Spin cutoff parameters were calculated as 0.146*sqrt(a)*a**(2/3).
In the CASTHY calculation, spin cutoff factors at 0 MeV were
assumed to be 7.894 for Ru- 98 and 12.66 for Ru- 99.
References
1) Kawai, M. et al.: Proc. Int. Conf. on Nuclear Data for Science
and Technology, Mito, p. 569 (1988).
2) Igarasi, S.: J. Nucl. Sci. Technol., 12, 67 (1975).
3) Y.Kikuchi et al., JAERI-Data/Code 99-025 (1999)
[in Japanese].
4) Iijima, S. et al.: JAERI-M 87-025, p. 337 (1987).
5) Iijima, S. and Kawai, M.: J. Nucl. Sci. Technol., 20, 77
(1983).
6) Perey, F.G: Phys. Rev. 131, 745 (1963).
7) Huizenga, J.R. and Igo, G.: Nucl. Phys. 29, 462 (1962).

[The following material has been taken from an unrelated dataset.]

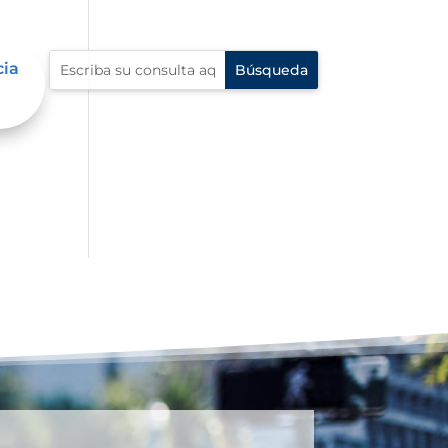
cia
n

8) Lohr, J.M. and Haeberli, W.: Nucl. Phys. A232, 381 (1974).
9) Becchetti, F.D., Jr. and Greenlees, G.W.: Polarization
Phenomena in Nuclear Reactions ((Eds) H.H. Barshall and
W. Haeberli), p. 682, the University of Wisconsin Press.
(1971).
10) Gilbert, A. and Cameron, A.G.W.: Can. J. Phys., 43, 1446
(1965).
11) Iijima, S., et al.: J. Nucl. Sci. Technol. 21, 10 (1984).
12) Gruppelaar, H.: ECN-13 (1977).
13) ENSDF: Evaluated Nuclear Structure Data File (June 1987).
14) Nuclear Data Sheets, 39, 467 (1983).
15) Kunz, P.D.: private communication.
16) Raman, S., et al.: Atom. Data and Nucl. Data Tables 36, 1
(1987)
17) Benzi, V. and Reffo, G.: CCDN-NW/10 (1969).
18) Kikuchi, K. and Kawai, M.: "Nuclear Matter and Nuclear
Reactions", North Holland (1968).
19) Bychkov, V.M. et al.: INDC(CCP)-146/LJ (1980).
20) Forrest, R.A.: AERE-R 12419 (1986).
21) J.Halperin et al.: ORNL 3679, p.12 (1964).